Apart from the Genitive forms previously discussed, Bikol has nominative forms for phrase markers.
|Common Noun, Definite, Non-Anaphoric||an|
|Common Noun, Definite, Anaphoric||si (Naga Dialect)
su (Legazpi Dialect)
|Common Noun, Indefinite||*in|
The common noun indefinite phrase marker exists only in Old Bikol. As I have shown in an older post, there were four example sentences provided by Marco de Lisboa in his dictionary for this phrase marker. What’s noticeable is that all the examples he used were with the phrase “garo na” + ing. I will reproduce one here:
|English||Whose tracks are these, they look like hunting tracks.|
Ini is the subject complement in the sentence, with “ing aging bikas” the subject. With “aging bikas” having a generic referent, the indefinite ing is used. As a matter of fact, ing can be replaced with sarong (a in English) and the whole sentence makes grammatical sense (Kiisay daw na agi ini, garo na sarong aging bikas).
Interestingly, another language south of Bikol still has this marker but is also slowly losing it, Samarnon. We will just summarize Samarnon’s use of in vs. an which I explored here. I pointed out that definiteness can’t be differentiated from indefiniteness just by the presence of particular words or arrangement of such words; it depends on the intent of the speaker. Check the summary of my search about definiteness as explained by linguists.
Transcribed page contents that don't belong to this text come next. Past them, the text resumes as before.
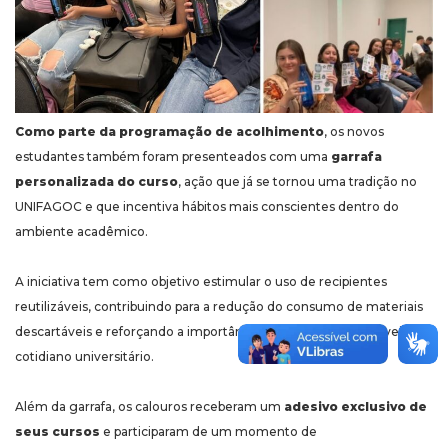
Como parte da programação de acolhimento
, os novos
estudantes também foram presenteados com uma
garrafa
personalizada do curso
, ação que já se tornou uma tradição no
UNIFAGOC e que incentiva hábitos mais conscientes dentro do
ambiente acadêmico.
A iniciativa tem como objetivo estimular o uso de recipientes
reutilizáveis, contribuindo para a redução do consumo de materiais
descartáveis e reforçando a importância de práticas sustentáveis no
cotidiano universitário.
Além da garrafa, os calouros receberam um
adesivo exclusivo de
seus cursos
e participaram de um momento de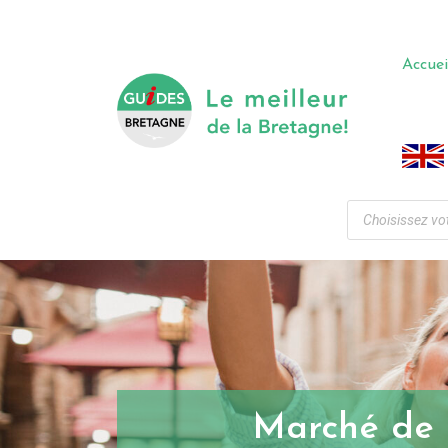
Accuei
Marché de 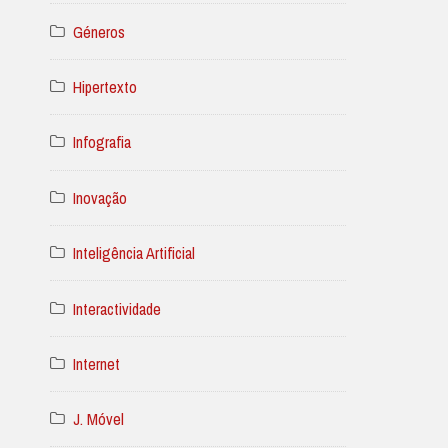
Géneros
Hipertexto
Infografia
Inovação
Inteligência Artificial
Interactividade
Internet
J. Móvel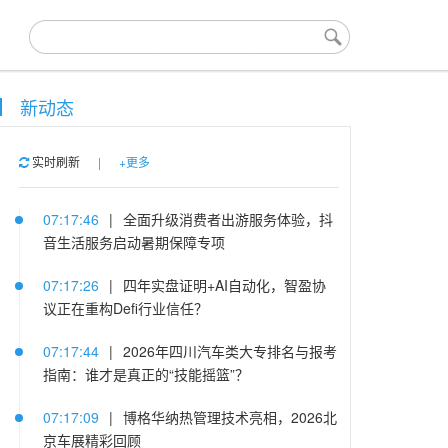
新动态
实时刷新
|
+更多
07:17:46
|
全面升级消费者出游服务体验，抖
音生活服务启动暑期保障专项
07:17:26
|
四年实盘证明+AI自动化，智盈协
议正在重构Defi行业信任？
07:17:44
|
2026年四川汽车类大专排名与报考
指南：谁才是真正的“技能摇篮”？
07:17:09
|
博格华纳热管理技术亮相，2026北
京车展精彩回顾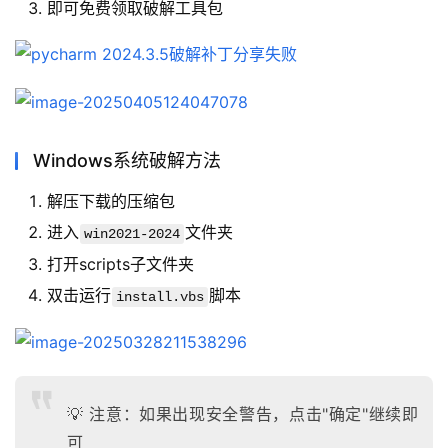
即可免费领取破解工具包
Windows系统破解方法
解压下载的压缩包
进入
文件夹
win2021-2024
打开scripts子文件夹
双击运行
脚本
install.vbs
💡 注意：如果出现安全警告，点击"确定"继续即
可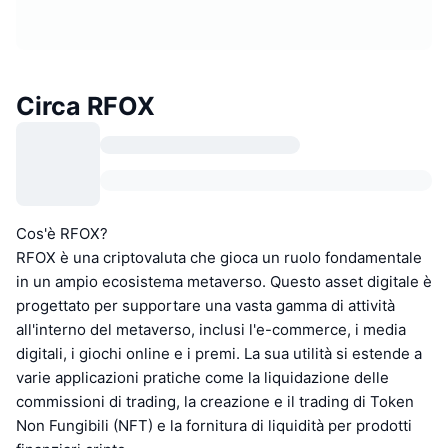
Circa RFOX
Cos'è RFOX?
RFOX è una criptovaluta che gioca un ruolo fondamentale
in un ampio ecosistema metaverso. Questo asset digitale è
progettato per supportare una vasta gamma di attività
all'interno del metaverso, inclusi l'e-commerce, i media
digitali, i giochi online e i premi. La sua utilità si estende a
varie applicazioni pratiche come la liquidazione delle
commissioni di trading, la creazione e il trading di Token
Non Fungibili (NFT) e la fornitura di liquidità per prodotti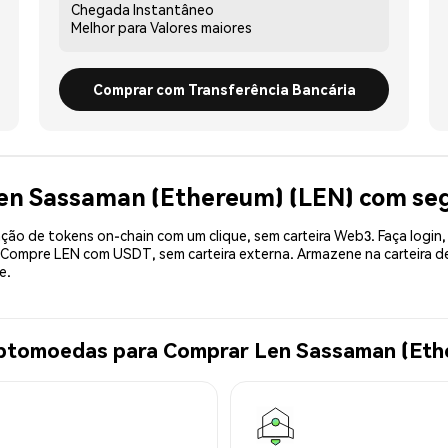
Chegada
Instantâneo
Melhor para
Valores maiores
Comprar com Transferência Bancária
Len Sassaman (Ethereum) (LEN) com se
ão de tokens on-chain com um clique, sem carteira Web3. Faça login,
. Compre LEN com USDT, sem carteira externa. Armazene na carteira 
e.
iptomoedas para Comprar Len Sassaman (Eth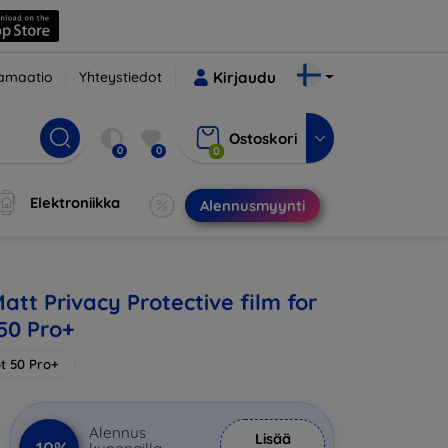
amaatio
Yhteystiedot
Kirjaudu
Ostoskori
0
0
0
Elektroniikka
Alennusmyynti
att Privacy Protective film for
 50 Pro+
ot 50 Pro+
Alennus
Lisää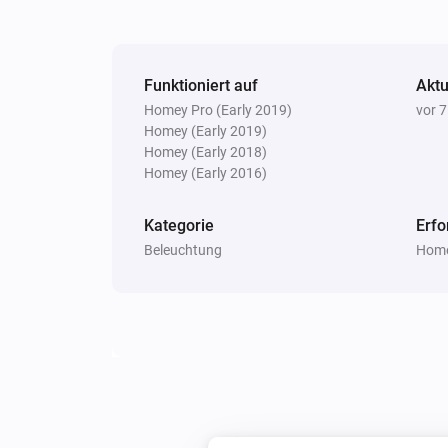
Funktioniert auf
Aktu
Homey Pro (Early 2019)
vor 
Homey (Early 2019)
Homey (Early 2018)
Homey (Early 2016)
Kategorie
Erfo
Beleuchtung
Home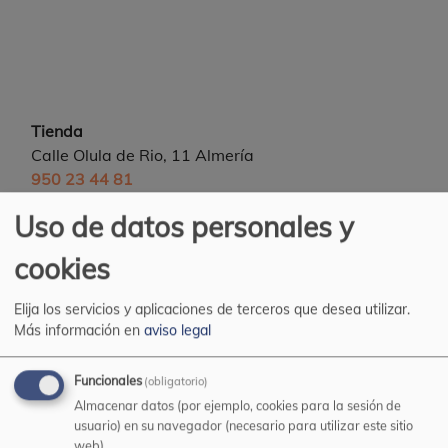
Tienda
Calle Olula de Rio, 11 Almería
950 23 44 81
Almacén
Uso de datos personales y
Pol. Ind. Sector 20 (Puche) Nave 54
cookies
Pedidos por Whatsapp
696 089 683
Elija los servicios y aplicaciones de terceros que desea utilizar.
Email
Más información en
aviso legal
pinturasmediterraneoehijos@yahoo.es
Funcionales
(obligatorio)
Almacenar datos (por ejemplo, cookies para la sesión de
Informacion web
usuario) en su navegador (necesario para utilizar este sitio
web).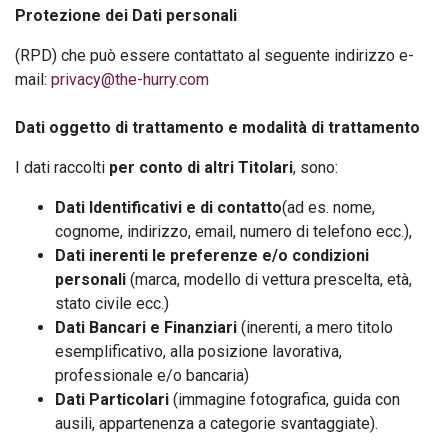
Protezione dei Dati personali
(RPD) che può essere contattato al seguente indirizzo e-
mail:
privacy@the-hurry.com
Dati oggetto di trattamento e modalità di trattamento
I dati raccolti
per conto di altri Titolari
, sono:
Dati Identificativi e di contatto
(ad es. nome,
cognome, indirizzo, email, numero di telefono ecc.),
Dati inerenti le preferenze e/o condizioni
personali
(marca, modello di vettura prescelta, età,
stato civile ecc.)
Dati Bancari e Finanziari
(inerenti, a mero titolo
esemplificativo, alla posizione lavorativa,
professionale e/o bancaria)
Dati Particolari
(immagine fotografica, guida con
ausili, appartenenza a categorie svantaggiate).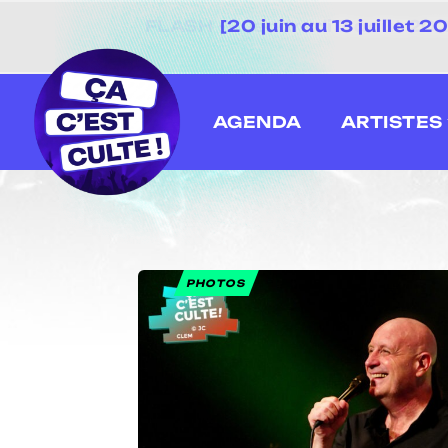
[20 juin au 13 juillet
AGENDA
ARTISTES
PHOTOS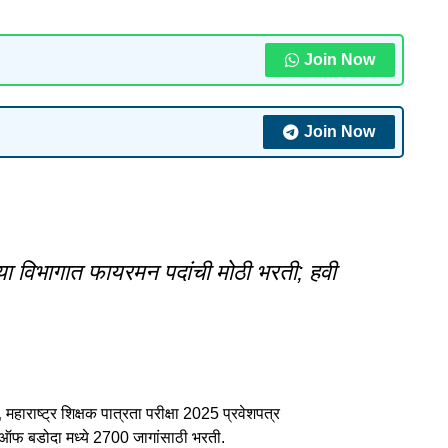
Join Now
Join Now
िभागात फायरमन पदांची मोठी भरती; हवी
,
महाराष्ट्र शिक्षक पात्रता परीक्षा 2025 प्रवेशपत्र
 बडोदा मध्ये 2700 जागांसाठी भरती.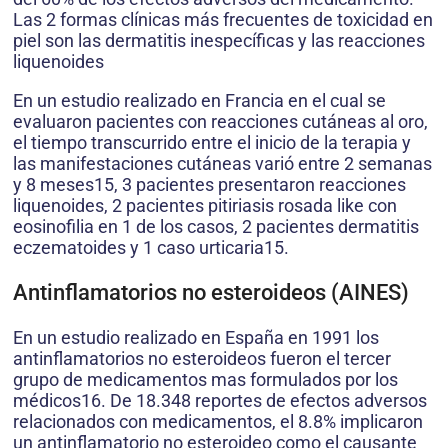
Las 2 formas clínicas más frecuentes de toxicidad en
piel son las dermatitis inespecíficas y las reacciones
liquenoides
En un estudio realizado en Francia en el cual se
evaluaron pacientes con reacciones cutáneas al oro,
el tiempo transcurrido entre el inicio de la terapia y
las manifestaciones cutáneas varió entre 2 semanas
y 8 meses15, 3 pacientes presentaron reacciones
liquenoides, 2 pacientes pitiriasis rosada like con
eosinofilia en 1 de los casos, 2 pacientes dermatitis
eczematoides y 1 caso urticaria15.
Antinflamatorios no esteroideos (AINES)
En un estudio realizado en España en 1991 los
antinflamatorios no esteroideos fueron el tercer
grupo de medicamentos mas formulados por los
médicos16. De 18.348 reportes de efectos adversos
relacionados con medicamentos, el 8.8% implicaron
un antinflamatorio no esteroideo como el causante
In is the default marker if the referent is generic or has not been focused on distinct from the rest of other similar referents. When I say generic, what I meant is that the nominal or NP is interchangeable from similar referents. The expression does not refer to a particular instance, but to any one of possible instances. On the other hand, an is used when the noun referent is restricted to a subset of referents that the discourse participants can identify using context, prior discourse content or words that singles out the referent and limits its application
I’d like my conlang Filipino language to have definite vs. indefinite distinction in the nominative, that’s why I am exploring its usage in Old Bikol and Samarnon in the nominative and possibly other languages adjacent to them.
In the genitive case, Romblomanon, Hiligaynon, Bikol and Bisakol (Masbatenyo, etc.) have this distinction as well. For the anaphoric vs non-anaphoric distinction, it seems Samarnon, Bikol, Casiguran Dumagat, Paranan and Isnag have these. So its noteworthy that most of these distinctions can be found in either Bikol or Samarnon.